On May 20th, the New York Times raised some serious questions about the anti-tobacco frenzy that has gripped so many politicians and journalists. Concerning the claim by Senator McCain that the tobacco bill would stop 3,000 kids from starting smoking every day, the Times said that such claims were “wild estimates” based on projections, targets and assumptions, some of them faulty. The Times called the bill “the start of a vast social experiment whose outcome is by no means clear.”
That?s only true regarding the claim that the bill will sharply reduce smoking. The outcome in other areas is very clear: it will dramatically raise taxes and expand the authority of the federal government. One might say this is reasonable because smoking is a serious health hazard. But as Dr. Arthur B. Robinson points out, so are overeating and alcoholism. The greatest health hazard is probably automobile driving, with deaths on the highways about comparable each year to the total deaths in the Vietnam War. Does this mean that the federal government should follow its war on tobacco by targeting the food, alcohol and automobile industries?
Rather than put our hope in Washington politicians to stop smoking, the CBS 60 Minutes program indicated on May 24th that Hollywood might have more of an impact on these figures than anyone else. Airing a repeat of a 60 Minutes story, correspondent Leslie Stahl did a good job of highlighting how popular actors in film and television are smoking regularly. These include actors who play policemen and military officers. All of the most popular actors smoke in their films, including John Travolta and Bruce Willis, who influence the boys, and Winona Ryder, who influences the girls. In one case, 60 Minutes showed an agreement that had been signed between Sylvester Stallone and the Brown & Williamson tobacco company in which he agreed to use their brand for a fee of half-a-million dollars.

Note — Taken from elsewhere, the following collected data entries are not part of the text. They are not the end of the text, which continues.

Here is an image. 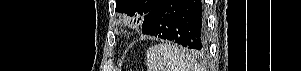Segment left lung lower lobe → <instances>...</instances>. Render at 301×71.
Returning a JSON list of instances; mask_svg holds the SVG:
<instances>
[{"instance_id": "obj_1", "label": "left lung lower lobe", "mask_w": 301, "mask_h": 71, "mask_svg": "<svg viewBox=\"0 0 301 71\" xmlns=\"http://www.w3.org/2000/svg\"><path fill=\"white\" fill-rule=\"evenodd\" d=\"M142 33L202 51L206 18L202 0H159L142 24Z\"/></svg>"}]
</instances>
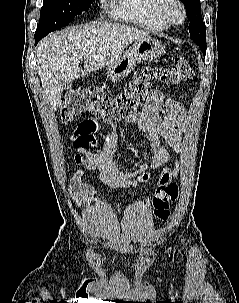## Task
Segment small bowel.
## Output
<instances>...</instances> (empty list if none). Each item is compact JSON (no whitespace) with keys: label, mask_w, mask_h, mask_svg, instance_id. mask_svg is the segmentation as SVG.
Instances as JSON below:
<instances>
[{"label":"small bowel","mask_w":239,"mask_h":303,"mask_svg":"<svg viewBox=\"0 0 239 303\" xmlns=\"http://www.w3.org/2000/svg\"><path fill=\"white\" fill-rule=\"evenodd\" d=\"M163 103L167 104L169 114L161 112ZM182 110L178 104L166 98L158 88L151 91L143 110L128 118L146 137L151 145L152 160L149 164L142 163L135 169L126 171L115 161L114 156L121 143V135L113 123H108L109 131L101 132V124L94 117L81 121L71 136L75 151V162L80 166L77 177L85 171L97 170L100 182L110 188H133L148 181L152 172L160 169L158 188L172 184L178 178L180 164L175 160L170 165L169 150L180 152ZM96 146L94 151H87L88 146ZM83 155V156H82ZM96 189L86 185L78 192L77 204L86 207L88 197L95 194Z\"/></svg>","instance_id":"c3829d8e"}]
</instances>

Years ago, Hollywood regarded smoking as a dirty habit, and characters were shown disapproving of its use in the films themselves. Today, Leslie Stahl said, “there seems to be more smoking than ever in the movies and on television.” She interviewed Joe Roth, the head of the Disney movie studio, who said he would agree to ask his producers and directors to discourage on-air smoking in films—but only in family-oriented movies.

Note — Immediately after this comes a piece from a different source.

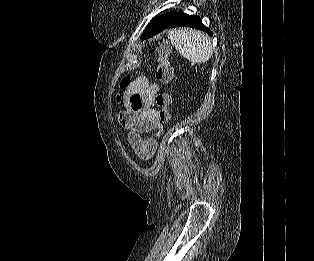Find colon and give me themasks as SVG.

Hollywood is an inviting target and yet the Clinton Administration has decided to go after the tobacco industry. Could this have anything to do with the fact that Hollywood has traditionally supported Democrats while the tobacco industry has supported Republicans? You would have to be politically naive not to recognize this fact. The plot gets more interesting when you consider that trial lawyers, who also support Democrats, are in a position to reap billions of dollars in legal fees from the tobacco bill. This is an outcome just as certain as the tax increases that would result.
By exposing the phony figures behind the bill, the New York Times has opened the door to an understanding of how politically partisan this bill actually is. It benefits certain political interests allied with Clinton.